▶ **Prompt**:
Among the entries that follow, tally the lines with the string "health". Give no more than the number.
____ Recorded data
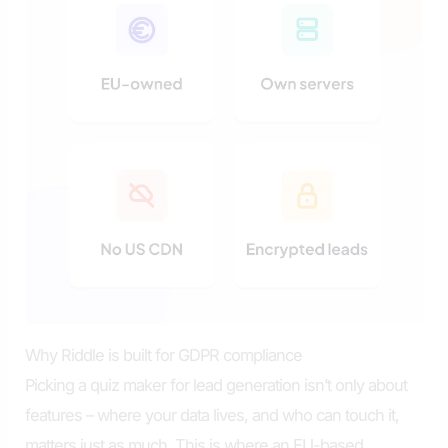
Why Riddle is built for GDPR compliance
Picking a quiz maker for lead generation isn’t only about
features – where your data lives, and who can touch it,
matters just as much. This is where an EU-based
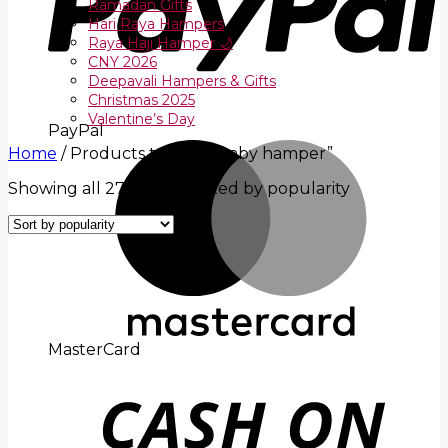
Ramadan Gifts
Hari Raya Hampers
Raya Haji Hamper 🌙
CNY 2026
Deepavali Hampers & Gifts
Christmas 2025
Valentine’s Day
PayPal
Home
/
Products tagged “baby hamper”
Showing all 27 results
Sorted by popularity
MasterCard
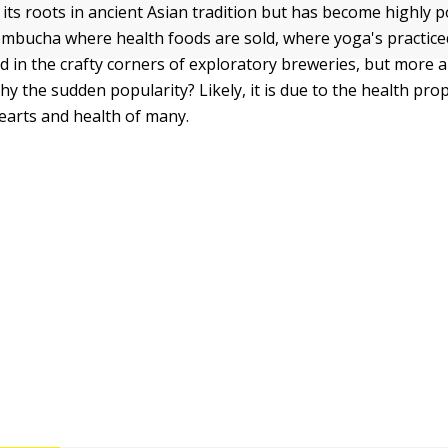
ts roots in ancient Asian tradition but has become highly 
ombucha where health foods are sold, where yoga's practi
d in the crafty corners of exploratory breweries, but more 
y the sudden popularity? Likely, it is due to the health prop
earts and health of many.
________
____ Recorded data
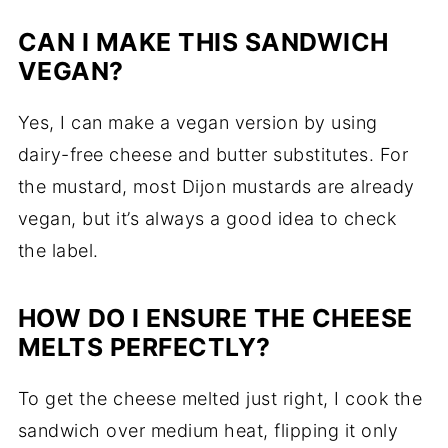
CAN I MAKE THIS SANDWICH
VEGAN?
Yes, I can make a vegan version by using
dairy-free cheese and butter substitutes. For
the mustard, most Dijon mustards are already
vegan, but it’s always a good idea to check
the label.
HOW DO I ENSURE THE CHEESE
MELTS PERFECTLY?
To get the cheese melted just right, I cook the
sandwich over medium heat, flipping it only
________
▶ **Exercise response**:
3